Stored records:

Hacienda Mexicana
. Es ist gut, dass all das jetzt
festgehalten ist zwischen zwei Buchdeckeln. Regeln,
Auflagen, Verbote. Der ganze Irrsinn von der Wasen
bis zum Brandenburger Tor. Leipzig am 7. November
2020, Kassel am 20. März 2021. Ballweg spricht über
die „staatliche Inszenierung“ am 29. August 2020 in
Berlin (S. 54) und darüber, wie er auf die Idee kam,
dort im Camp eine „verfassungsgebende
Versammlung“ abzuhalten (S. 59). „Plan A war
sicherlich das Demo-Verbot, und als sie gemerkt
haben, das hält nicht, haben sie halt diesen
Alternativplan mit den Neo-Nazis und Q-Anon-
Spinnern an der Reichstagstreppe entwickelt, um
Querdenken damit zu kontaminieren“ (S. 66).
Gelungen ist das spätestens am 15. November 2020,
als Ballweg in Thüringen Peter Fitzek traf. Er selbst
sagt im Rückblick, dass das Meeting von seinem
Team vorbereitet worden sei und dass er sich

**EXERCISE INSTRUCTIONS**
Among the lines of the data, find every one that holds "November" and copy it.

**ANSWER BELOW**
bis zum Brandenburger Tor. Leipzig am 7. November
Gelungen ist das spätestens am 15. November 2020,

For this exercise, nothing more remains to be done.